(Saved entries)
********************

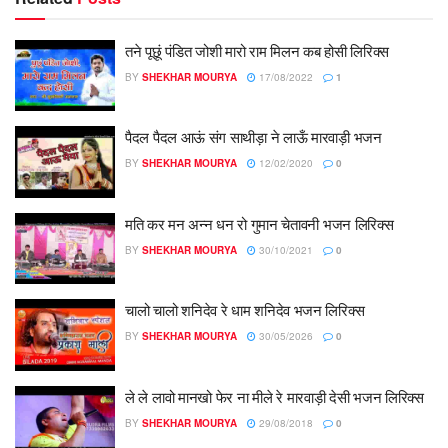
तने पूछूं पंडित जोशी मारो राम मिलन कब होसी लिरिक्स
BY
SHEKHAR MOURYA
17/08/2022
1
पैदल पैदल आऊं संग साथीड़ा ने लाऊँ मारवाड़ी भजन
BY
SHEKHAR MOURYA
12/02/2020
0
मति कर मन अन्न धन रो गुमान चेतावनी भजन लिरिक्स
BY
SHEKHAR MOURYA
30/10/2021
0
चालो चालो शनिदेव रे धाम शनिदेव भजन लिरिक्स
BY
SHEKHAR MOURYA
30/05/2026
0
ले ले लावो मानखो फेर ना मीले रे मारवाड़ी देसी भजन लिरिक्स
BY
SHEKHAR MOURYA
29/08/2018
0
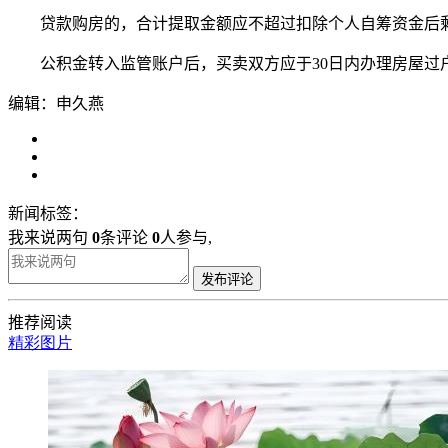
贷款购房的，合计提取金额应不超过扣除个人自筹资金后
公积金转入监管账户后，买卖双方应于30日内办理房屋过
编辑：申久燕
新闻标签：
我来说两句
0
条评论
0
人参与,
发布评论
推荐阅读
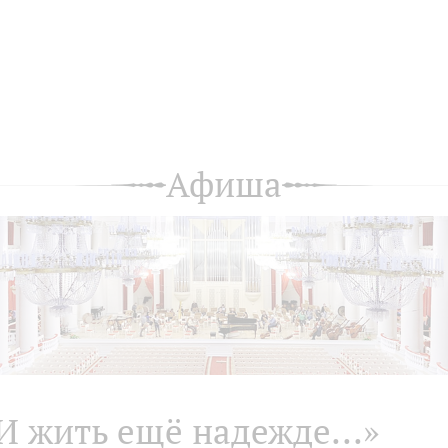
Афиша
И жить ещё надежде...»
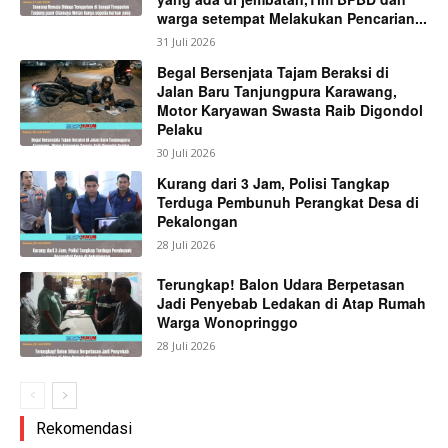
warga setempat Melakukan Pencarian...
31 Juli 2026
Begal Bersenjata Tajam Beraksi di
Jalan Baru Tanjungpura Karawang,
Motor Karyawan Swasta Raib Digondol
Pelaku
30 Juli 2026
Kurang dari 3 Jam, Polisi Tangkap
Terduga Pembunuh Perangkat Desa di
Pekalongan
28 Juli 2026
Terungkap! Balon Udara Berpetasan
Jadi Penyebab Ledakan di Atap Rumah
Warga Wonopringgo
28 Juli 2026
Rekomendasi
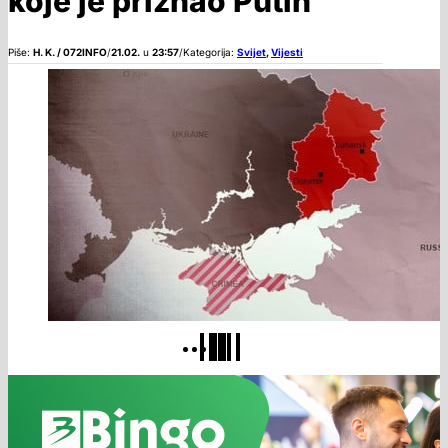
koje je priznao Putin
Piše:
H. K. / 072INFO
/
21.02.
u
23:57
/
Kategorija:
Svijet
,
Vijesti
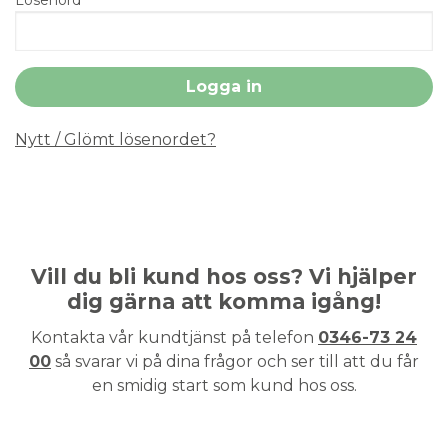
Nytt / Glömt lösenordet?
Vill du bli kund hos oss? Vi hjälper
dig gärna att komma igång!
Kontakta vår kundtjänst på telefon
0346-73 24
00
så svarar vi på dina frågor och ser till att du får
en smidig start som kund hos oss.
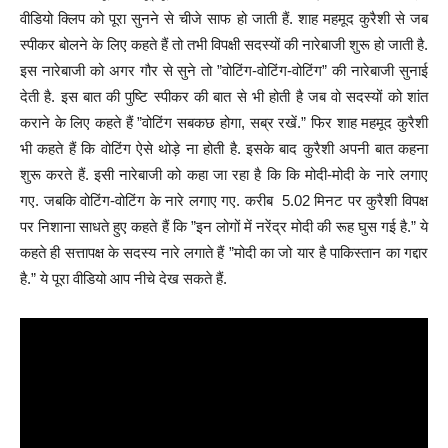
वीडियो क्लिप को पूरा सुनने से चीजे साफ हो जाती हैं. शाह महमूद कुरैशी से जब
स्पीकर बोलने के लिए कहते हैं तो तभी विपक्षी सदस्यों की नारेबाजी शुरू हो जाती है.
इस नारेबाजी को अगर गौर से सुने तो ”वोटिंग-वोटिंग-वोटिंग” की नारेबाजी सुनाई
देती है. इस बात की पुष्टि स्पीकर की बात से भी होती है जब वो सदस्यों को शांत
कराने के लिए कहते हैं ”वोटिंग सबकछ होगा, सब्र रखें.” फिर शाह महमूद कुरैशी
भी कहते हैं कि वोटिंग ऐसे थोड़े ना होती है. इसके बाद कुरैशी अपनी बात कहना
शुरू करते हैं. इसी नारेबाजी को कहा जा रहा है कि कि मोदी-मोदी के नारे लगाए
गए. जबकि वोटिंग-वोटिंग के नारे लगाए गए. करीब 5.02 मिनट पर कुरैशी विपक्ष
पर निशाना साधते हुए कहते हैं कि ”इन लोगों में नरेंद्र मोदी की रूह घुस गई है.” ये
कहते ही सत्तापक्ष के सदस्य नारे लगाते हैं ”मोदी का जो यार है पाकिस्तान का गद्दार
है.” ये पूरा वीडियो आप नीचे देख सकते हैं.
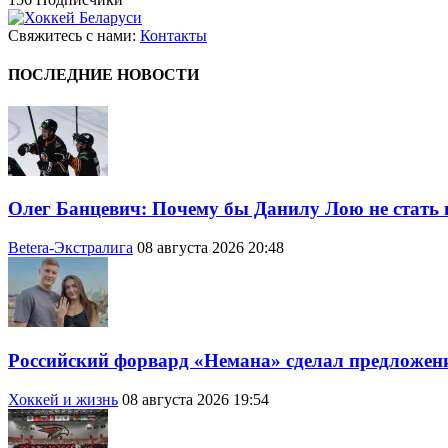
Свяжитесь с нами:
Контакты
ПОСЛЕДНИЕ НОВОСТИ
Олег Банцевич: Почему бы Данилу Лою не стать 
Betera-Экстралига
08 августа 2026 20:48
Российский форвард «Немана» сделал предложени
Хоккей и жизнь
08 августа 2026 19:54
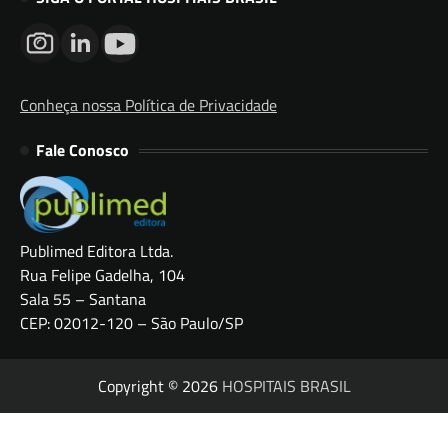
Conheça nossa Política de Privacidade
Fale Conosco
Publimed Editora Ltda.
Rua Felipe Gadelha, 104
Sala 55 – Santana
CEP: 02012-120 – São Paulo/SP
Copyright © 2026
HOSPITAIS BRASIL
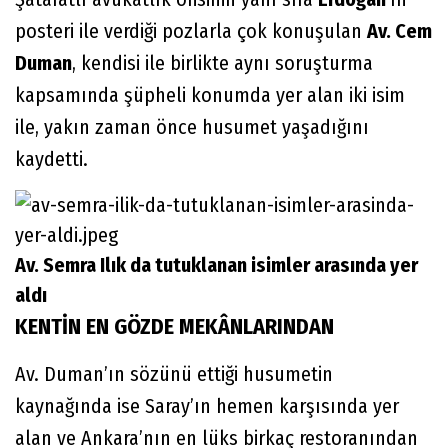
posteri ile verdiği pozlarla çok konuşulan
Av. Cem
Duman
, kendisi ile birlikte aynı soruşturma
kapsamında şüpheli konumda yer alan iki isim
ile, yakın zaman önce husumet yaşadığını
kaydetti.
Av. Semra Ilık da tutuklanan isimler arasında yer
aldı
KENTİN EN GÖZDE MEKÂNLARINDAN
Av. Duman’ın sözünü ettiği husumetin
kaynağında ise Saray’ın hemen karşısında yer
alan ve Ankara’nın en lüks birkaç restoranından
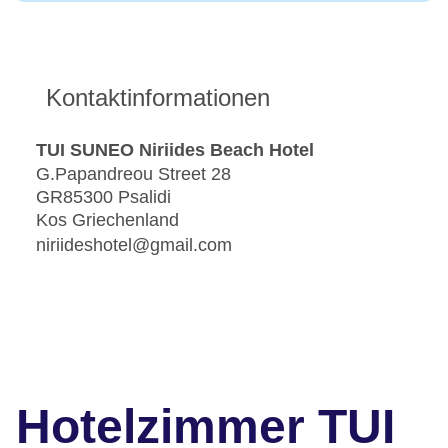
Kontaktinformationen
TUI SUNEO Niriides Beach Hotel
G.Papandreou Street 28
GR85300 Psalidi
Kos Griechenland
niriideshotel@gmail.com
Hotelzimmer TUI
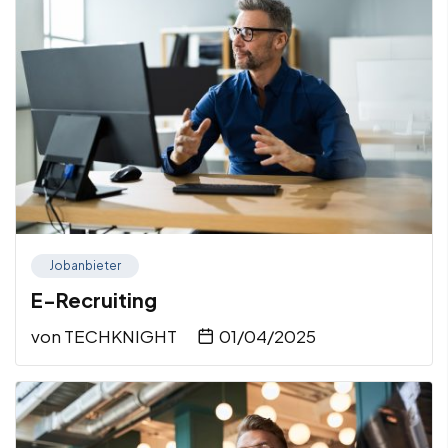
Jobanbieter
E-Recruiting
von
TECHKNIGHT
01/04/2025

********************

**Exercise details:** Find the lines above that contain the word "августа" and copy each one.

**Result:**
08 августа 2026 20:48
08 августа 2026 19:54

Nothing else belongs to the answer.